As the Chilean Naval War College's Revista de Marina reminds us, Bolivian cargo has a reduced tariff regime for the use of the dock, while import cargo storage is free of charge for up to one year and export cargo for up to sixty days. In Arica, which is the closest and most accessible port for La Paz and El Alto area and was their port of reference letter during the colonial era (it is 488 km from that conurbation; Ilo in Peru is 512 km away), Bolivia has special offices for its own customs, a port access control service, storeroom and cargo warehousing. In the vicinity of Antofagasta, a port that connects with the Bolivian Altiplano hinterland (there is a distance of 643 km between Uyuni and this port), Bolivia has a 4-hectare area for the storage of minerals in transit. In addition to these two ports, free transit is also being considered for the port of Iquique, located between the two.

In order to try to negotiate better opportunities for Bolivian trade and to bring together the demand of national import and export companies, the government of La Paz created the Port Services Administration-Bolivia in 2015. ASP-B's services handle the transport of more than one million tonnes, between exports and imports, although it is the latter that it handles the most, as companies can entrust ASP-B with customs operations, directly in the port of Arica or at the country's border points.

ASP-B's activity has also been registering the reduction in tonnage at the Chilean docks and the increase in the Peruvian ones already seen above in the total figures.
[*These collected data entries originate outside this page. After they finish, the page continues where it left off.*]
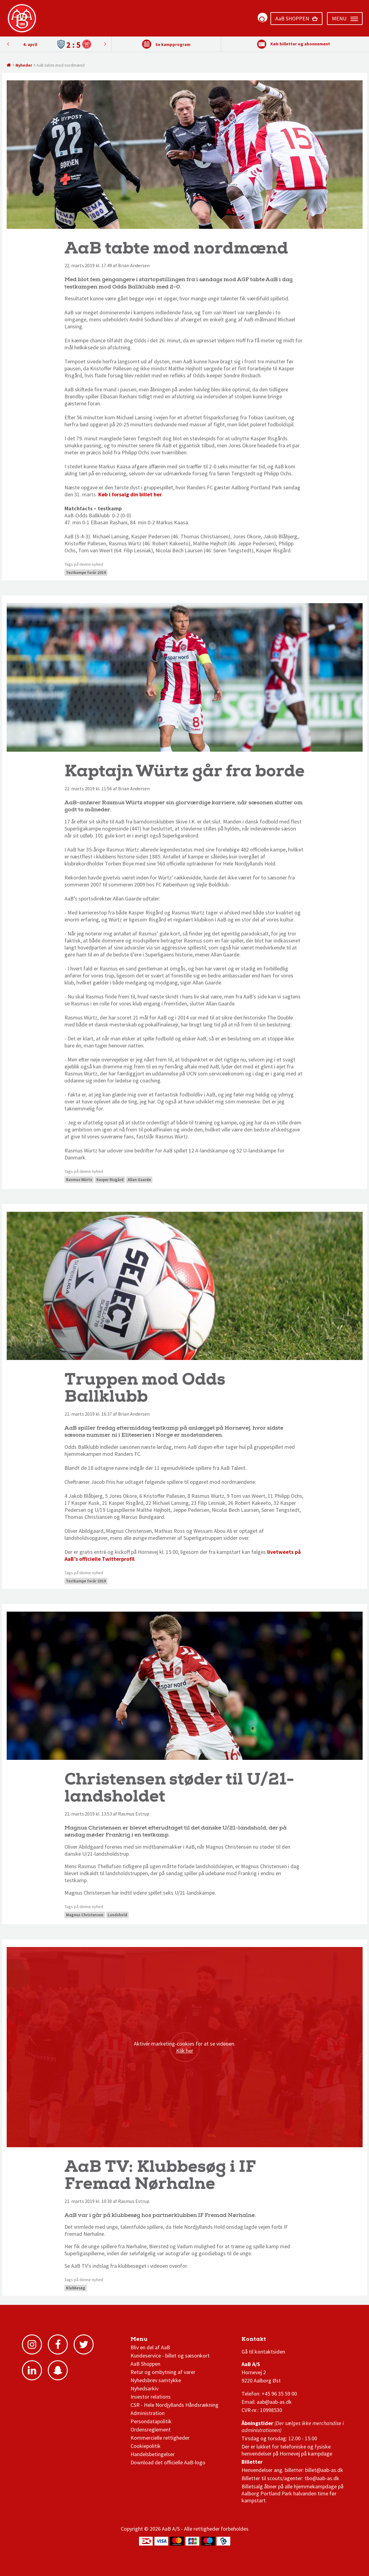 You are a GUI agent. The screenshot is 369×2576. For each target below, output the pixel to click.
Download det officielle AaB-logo (168, 2462)
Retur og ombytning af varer (163, 2371)
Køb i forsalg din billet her (130, 494)
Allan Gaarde (139, 1179)
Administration (148, 2413)
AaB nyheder (151, 2340)
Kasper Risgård (110, 1179)
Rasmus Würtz (79, 1179)
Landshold (117, 1915)
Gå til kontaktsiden (263, 2351)
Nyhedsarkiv (144, 2388)
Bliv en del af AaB (150, 2347)
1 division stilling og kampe (277, 2340)
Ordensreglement (151, 2429)
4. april (30, 44)
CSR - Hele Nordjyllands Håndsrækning (174, 2404)
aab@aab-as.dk (274, 2401)
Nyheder (24, 65)
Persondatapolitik (151, 2421)
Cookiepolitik (146, 2445)
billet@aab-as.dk (324, 2469)
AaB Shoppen (145, 2363)
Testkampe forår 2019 (86, 572)
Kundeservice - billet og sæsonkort (170, 2355)
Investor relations (151, 2396)
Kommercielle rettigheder (160, 2437)
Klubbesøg (75, 2288)
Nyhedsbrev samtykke (156, 2380)
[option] (56, 44)
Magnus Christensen (84, 1915)
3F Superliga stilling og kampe (270, 2340)
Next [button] (8, 44)
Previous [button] (105, 44)
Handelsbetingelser (153, 2454)
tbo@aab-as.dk (322, 2478) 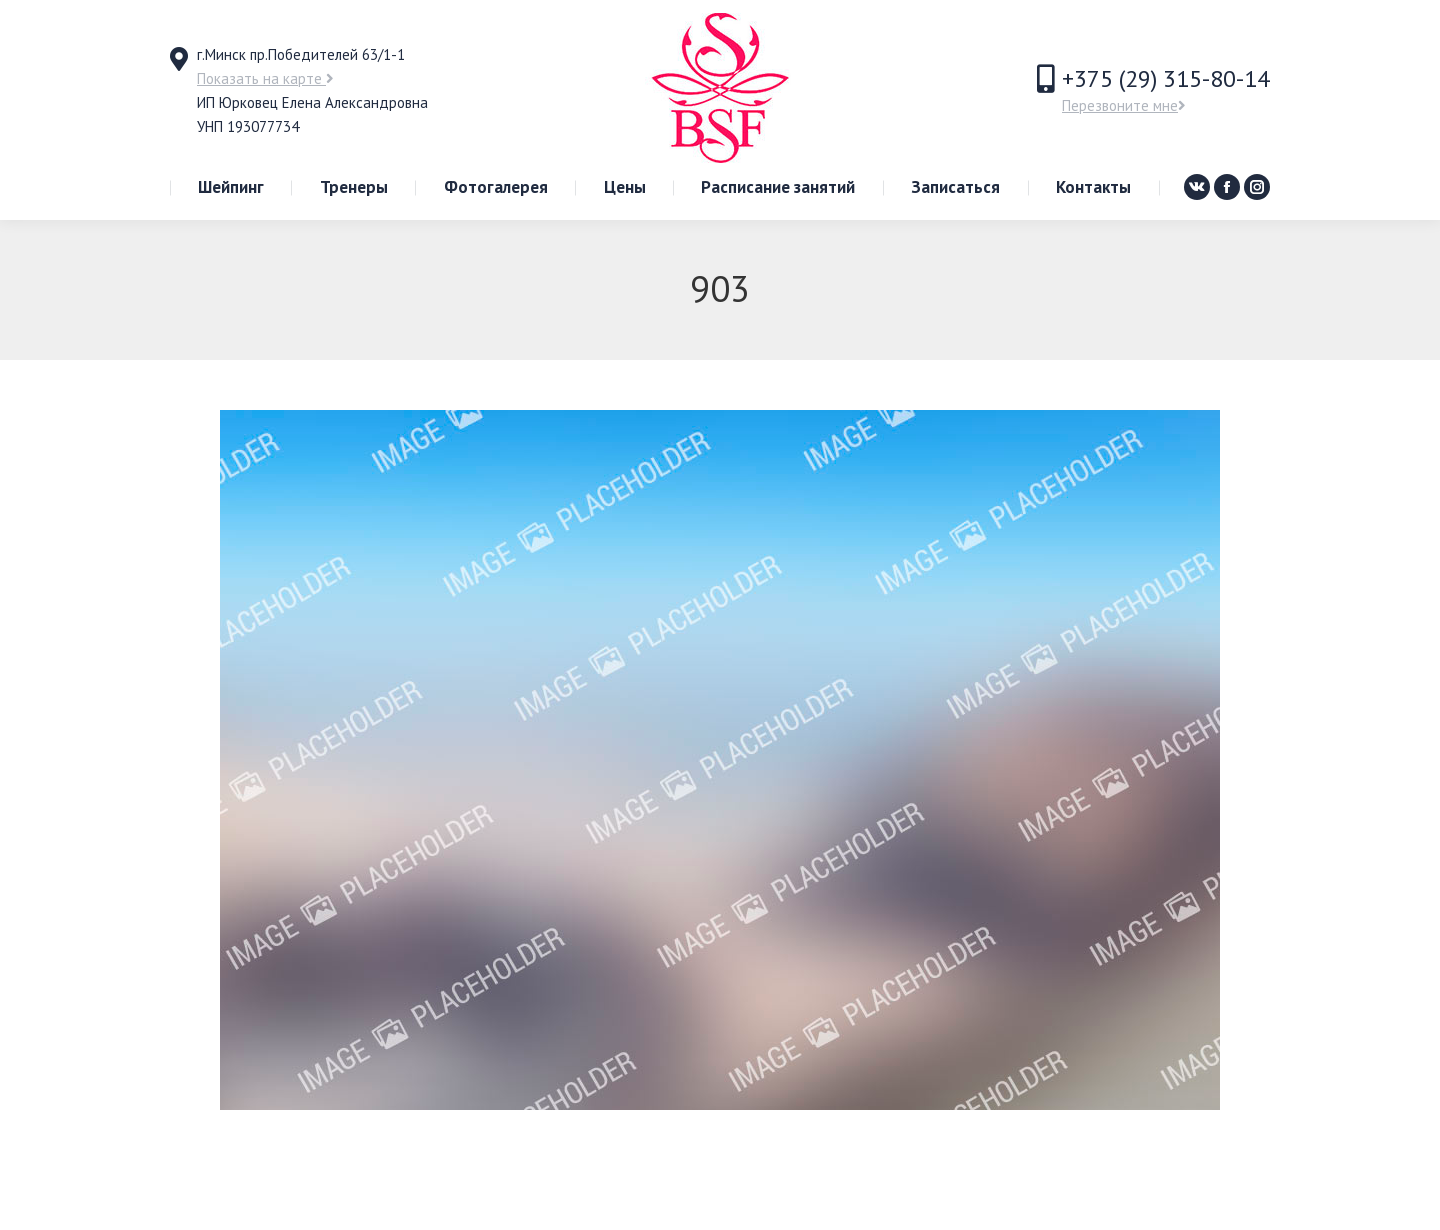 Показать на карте (265, 78)
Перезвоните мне (1124, 105)
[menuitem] (231, 187) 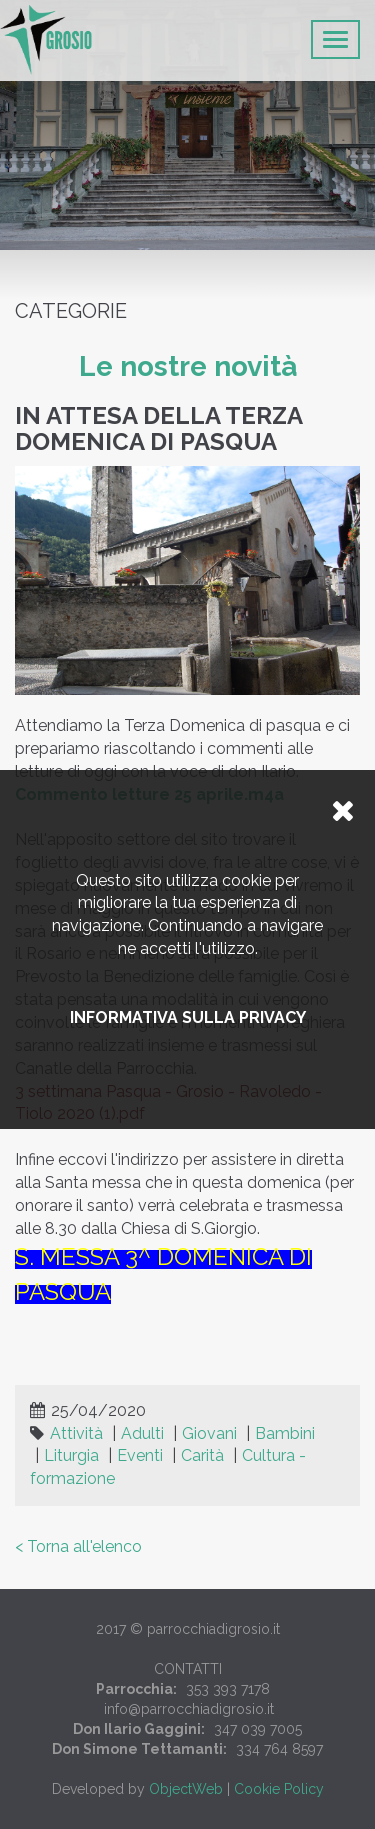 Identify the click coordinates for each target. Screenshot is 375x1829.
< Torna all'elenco (78, 1546)
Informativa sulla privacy (188, 1017)
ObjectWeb (186, 1789)
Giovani (209, 1433)
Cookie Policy (279, 1789)
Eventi (140, 1455)
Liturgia (71, 1455)
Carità (202, 1455)
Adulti (142, 1433)
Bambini (285, 1433)
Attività (76, 1433) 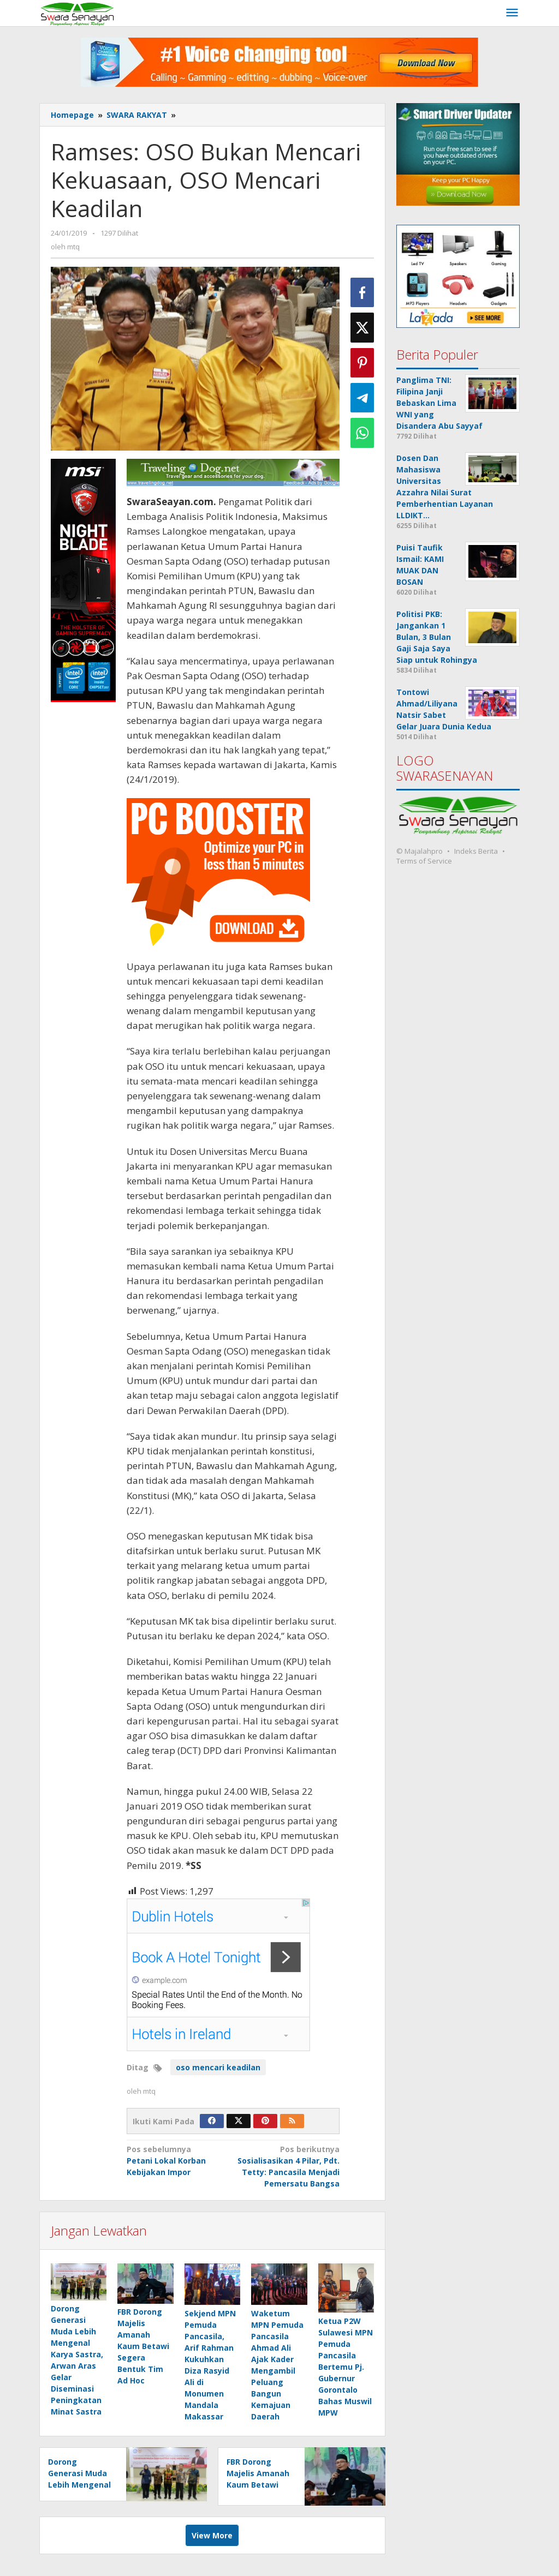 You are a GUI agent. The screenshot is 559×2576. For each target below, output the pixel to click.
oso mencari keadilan (218, 2067)
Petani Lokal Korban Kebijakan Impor (178, 2160)
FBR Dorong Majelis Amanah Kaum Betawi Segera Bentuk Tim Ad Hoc (143, 2346)
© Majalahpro (419, 851)
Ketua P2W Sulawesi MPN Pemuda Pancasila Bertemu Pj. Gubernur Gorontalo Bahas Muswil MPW (345, 2367)
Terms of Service (424, 861)
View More (212, 2535)
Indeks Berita (476, 851) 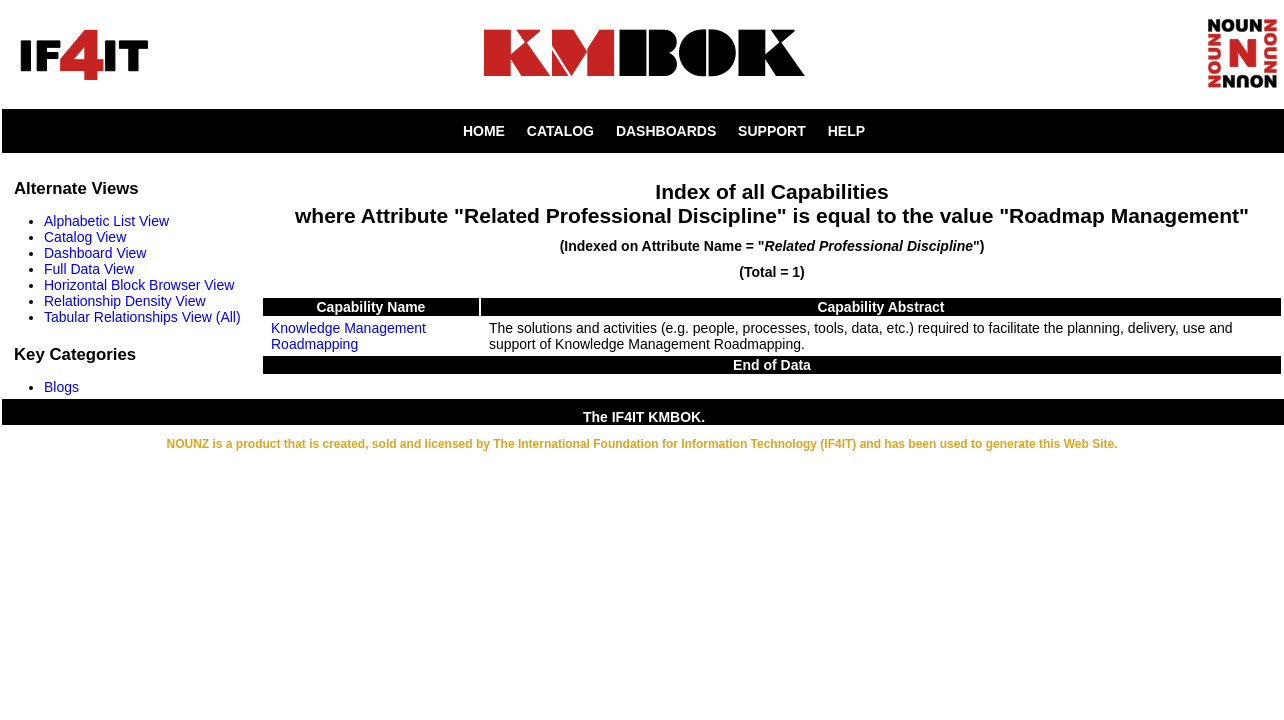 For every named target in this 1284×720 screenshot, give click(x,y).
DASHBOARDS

In the Chilean port of Arica, through which ASP-B moves most of the import and export goods it manages, the flow to position of this Bolivian public entity fell from 1,801,656 tonnes in 2017 to 1,716,014 in 2018 and 1,460,353 in 2019 (in Antofagasta it moves a much reduced amount). In contrast, although at a great distance, the port of Ilo went from barely moving any quantity to mobilising 21,915 tonnes in 2918 and 48,594 in 2019 (the movement in Matarani is reduced). Thus, between 2017 and 2019, Bolivian foreign trade served by ASP-B through the Chilean port of Arica fell from 89.8% to 71.2%, while through the Peruvian terminal of Ilo it rose from 3.3% to 8.1% in the same period.

ASP-B also operates non-significant tonnages on waterway docks, such as in Puerto Villeta (Paraguay) and Nueva Palmira (Uruguay); it had also been doing so in Rosario (Argentina), but has closed its offices there.